Os conflitos internacionais acabam por impactar diretamente o sentido de futuro dos jovens, que sentem as suas expectativas ameaçadas. “A sensação de futuro e entusiasmo ficam cortados pelo que parece ser a diminuição de algumas possibilidade que tínhamos há 15 anos.” Apesar de haver, em muitos casos, laços familiares mais fortes, Patrícia Câmara alerta que isso não é suficiente para travar o sofrimento.

Para a psicóloga, assiste-se também a uma diminuição do pensamento em profundidade sobre a própria existência. O que é que isto significa? Não temos tempo (e espaço) para refletirmos. “A nossa capacidade de digerir tudo o que acontece é difícil, especialmente para quem cresceu com a Internet e redes sociais.”
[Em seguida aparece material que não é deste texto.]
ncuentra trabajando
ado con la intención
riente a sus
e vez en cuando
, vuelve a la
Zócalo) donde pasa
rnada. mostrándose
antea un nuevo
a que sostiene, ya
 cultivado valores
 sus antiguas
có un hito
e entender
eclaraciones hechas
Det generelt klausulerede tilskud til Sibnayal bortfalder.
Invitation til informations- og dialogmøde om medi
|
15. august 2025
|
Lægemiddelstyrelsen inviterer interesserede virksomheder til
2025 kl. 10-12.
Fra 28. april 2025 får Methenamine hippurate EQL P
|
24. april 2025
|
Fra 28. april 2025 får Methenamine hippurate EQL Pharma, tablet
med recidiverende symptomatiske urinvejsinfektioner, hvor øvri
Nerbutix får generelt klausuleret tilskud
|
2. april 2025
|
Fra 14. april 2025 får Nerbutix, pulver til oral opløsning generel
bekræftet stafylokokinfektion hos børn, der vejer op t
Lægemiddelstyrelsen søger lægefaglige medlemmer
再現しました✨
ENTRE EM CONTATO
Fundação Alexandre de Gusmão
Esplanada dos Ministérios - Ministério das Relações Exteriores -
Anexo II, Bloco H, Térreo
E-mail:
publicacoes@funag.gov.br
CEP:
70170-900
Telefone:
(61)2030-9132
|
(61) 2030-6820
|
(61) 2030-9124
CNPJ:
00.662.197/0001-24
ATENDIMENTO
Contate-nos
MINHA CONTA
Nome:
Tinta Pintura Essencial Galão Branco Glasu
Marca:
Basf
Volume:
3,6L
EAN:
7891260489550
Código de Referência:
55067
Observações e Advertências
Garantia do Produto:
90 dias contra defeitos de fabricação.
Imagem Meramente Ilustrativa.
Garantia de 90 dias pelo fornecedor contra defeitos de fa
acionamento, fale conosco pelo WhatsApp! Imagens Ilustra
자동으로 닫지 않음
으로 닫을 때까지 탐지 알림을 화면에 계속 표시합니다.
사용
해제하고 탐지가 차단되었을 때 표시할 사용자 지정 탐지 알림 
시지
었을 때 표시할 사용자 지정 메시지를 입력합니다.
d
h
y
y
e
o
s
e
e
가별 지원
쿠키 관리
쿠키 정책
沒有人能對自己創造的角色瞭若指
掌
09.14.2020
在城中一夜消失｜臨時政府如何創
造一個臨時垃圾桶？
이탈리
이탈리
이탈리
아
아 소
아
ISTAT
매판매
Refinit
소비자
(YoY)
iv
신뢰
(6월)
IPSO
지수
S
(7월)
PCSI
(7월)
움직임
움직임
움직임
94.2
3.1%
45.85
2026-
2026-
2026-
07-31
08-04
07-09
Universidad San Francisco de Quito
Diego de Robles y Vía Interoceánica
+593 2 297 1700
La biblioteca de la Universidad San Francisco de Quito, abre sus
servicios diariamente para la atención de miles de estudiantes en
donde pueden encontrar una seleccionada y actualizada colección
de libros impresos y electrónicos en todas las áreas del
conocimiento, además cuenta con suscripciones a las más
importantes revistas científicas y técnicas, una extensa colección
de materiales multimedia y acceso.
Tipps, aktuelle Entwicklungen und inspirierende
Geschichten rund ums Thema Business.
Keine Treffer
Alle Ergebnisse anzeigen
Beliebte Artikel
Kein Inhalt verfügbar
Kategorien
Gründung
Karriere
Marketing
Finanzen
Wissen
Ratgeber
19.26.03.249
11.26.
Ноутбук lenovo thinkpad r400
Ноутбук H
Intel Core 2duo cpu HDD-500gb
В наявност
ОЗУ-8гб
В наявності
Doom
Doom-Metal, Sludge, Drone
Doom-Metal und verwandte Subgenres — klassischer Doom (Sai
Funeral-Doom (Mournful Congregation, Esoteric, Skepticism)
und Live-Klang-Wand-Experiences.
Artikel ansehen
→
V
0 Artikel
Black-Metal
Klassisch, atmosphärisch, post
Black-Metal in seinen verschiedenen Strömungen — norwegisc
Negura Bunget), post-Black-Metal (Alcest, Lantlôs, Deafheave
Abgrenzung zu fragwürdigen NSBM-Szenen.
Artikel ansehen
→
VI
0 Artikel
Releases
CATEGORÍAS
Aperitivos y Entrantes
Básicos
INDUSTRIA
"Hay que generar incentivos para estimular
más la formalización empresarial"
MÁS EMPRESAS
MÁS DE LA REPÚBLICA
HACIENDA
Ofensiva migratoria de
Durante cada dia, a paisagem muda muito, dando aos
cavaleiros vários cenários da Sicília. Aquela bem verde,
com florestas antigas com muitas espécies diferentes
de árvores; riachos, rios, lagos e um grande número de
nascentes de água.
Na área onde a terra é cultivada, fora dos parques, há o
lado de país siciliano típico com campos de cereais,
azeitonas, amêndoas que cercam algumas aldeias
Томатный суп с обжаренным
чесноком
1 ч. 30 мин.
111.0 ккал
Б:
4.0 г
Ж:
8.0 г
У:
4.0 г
A consequência é um ambiente de hipervigilância e autoproteção entre os jovens portugueses, quase como “se nos fechássemos ao mundo”. “Quando formamos paredes à nossa volta, empobrecemos a nossa vida”, lamenta.

Patrícia Câmara também deixa alguns conselhos para contornar esta tendência. Antes de mais, deve parar para pensar sobre tudo e, também, um “questionamento sobre o que se vai passando nas redes sociais”.

A psicóloga sugere também a criação de mais formas de estar com os outros, reforçando vínculos reais e experiências partilhadas. “Vamos aprender coisas sobre os outros quando vivemos e isso vai trazer-nos respostas interessantes para lidarmos com as nossas questões”, afirma.